Help us honour Norman Leo Halloran's service by contributing information, stories, and images so that they can be preserved for future generations.

Biography contributed by Noeline Knight-Gill

Shot by a sniper during a march, and according to another soldier serving with him, he told medics to save others, instead of him. He later died from rifle wounds to the abdomen, perforated rectum and bladder. After moving his body three times he is now buried in Port Moresby (Bomana) War Cemetery A4 B 18. (Originally buried in the Field - Map ref: 778794, then reburied in Torokina War Cemetery - Plat B row A, Grave 8).

Norman was very enterprising. One day while working, he tore his trousers and he mended them using some hairs from a horse tail. He always carried a needle.

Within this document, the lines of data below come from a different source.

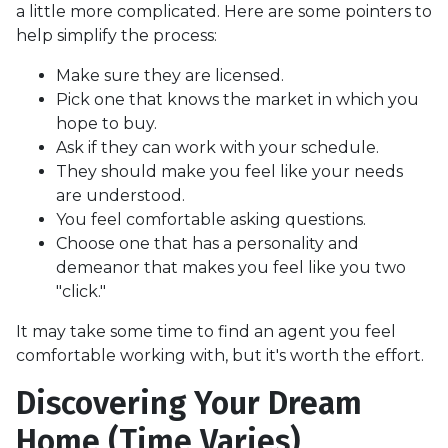
a little more complicated. Here are some pointers to
help simplify the process:
Make sure they are licensed.
Pick one that knows the market in which you
hope to buy.
Ask if they can work with your schedule.
They should make you feel like your needs
are understood.
You feel comfortable asking questions.
Choose one that has a personality and
demeanor that makes you feel like you two
"click."
It may take some time to find an agent you feel
comfortable working with, but it's worth the effort.
Discovering Your Dream
Home (Time Varies)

He was a Ploughman at Guntawang, Gulgong NSW - now a famous horse stud. One day while ploghing a man from Forbes, NSW pulled up and watched him for quite a while. THis man was so impressed by his straight ploughing that he went home and wrote a letter, address it to 'The Ploughman of Guntawang' and offered him a jonb. He didn't take it.,

Harold (his brother) and Norman were both called up at the same time and left Molong on the same night. They were in training camps together at Maitland, Greta and Queensland. They were both in New Guinea at the same time, although in different companies.

When children, Norman and Harold were never allowed to have a gun on their property, so they went out and bought one and left it hidden in a stump and used it when their father wasn't around.